Laporte was named head coach at fellow DEL side Nürnberg Ice Tigers for the 2006-07 season. In his first season behind the Nürnberg bench, Laporte led the team to a third-place finish in the DEL regular season and to the playoff finals where the Ice Tigers were swept (0-3) by Adler Mannheim. In 2007-08, the Ice Tigers won the DEL regular season championship, Laporte was named DEL Coach of the Year. The Ice Tigers fell short in the playoff quarterfinals against Düsseldorfer EG that year.

In April 2008, Laporte was hired as head coach by Swiss NLA side EHC Basel to guide the team through the play-out round, but did not manage to save the team from relegation to the NLB.

He signed with another German first-division team, ERC Ingolstadt, for the 2008-09 season, but was released in late November 2008 after a 1-5 loss to Köln.
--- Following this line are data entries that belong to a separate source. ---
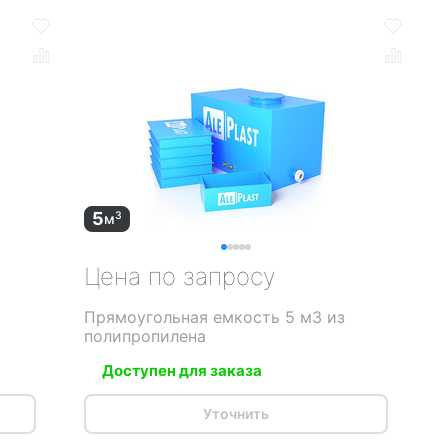
5
3
м
Цена по запросу
Прямоугольная емкость 5 м3 из
полипропилена
Доступен для заказа
Уточнить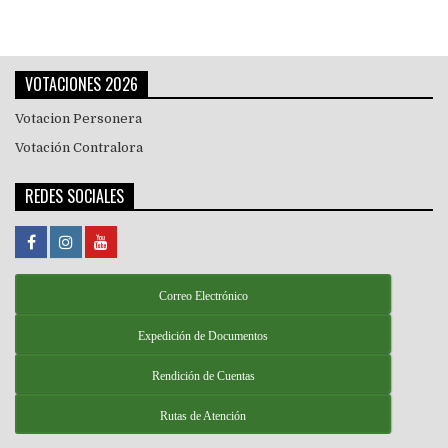
VOTACIONES 2026
Votacion Personera
Votación Contralora
REDES SOCIALES
Correo Electrónico
Expedición de Documentos
Rendición de Cuentas
Rutas de Atención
In 2009, Laporte put pen to paper on a two-year deal with HC Ambrì-Piotta of the Swiss NLA. He was sacked in October 2010. Two months later, Laporte assumed head-coaching duties with the Hamburg Freezers of the German top-flight Deutsche Eishockey Liga (DEL). Under Laporte's guidance, the Freezers qualified for the DEL playoffs three straight seasons. In 2013-14, he coached the Hamburg team to winning the DEL regular season championship and guided the Freezers to the playoff semifinals. He was released in September 2014 after the Freezers had lost the opening four games of the 2014-15 DEL season and also remained winless in five straight games of the Champions Hockey League.

Laporte signed with the Schlittschuh Club Langnau Tigers of the Swiss elite league NLA for the 2015-16 season. After a run of three straight losses and only one win out of the last seven games, Laporte was sacked on March 14, 2016. In August 2016, Laporte was named head coach of Alba Volán Székesfehérvár. The Hungarian side is a member of the Austrian Hockey League. He was relieved of his duties in November 2017 due to a series of bad results.

Starting in October 2019, Laporte served as head coach of the 3L de Rivière-du-Loup in the Ligue Nord-Américaine de Hockey and stayed on the job until the end of the 2019-20 campaign.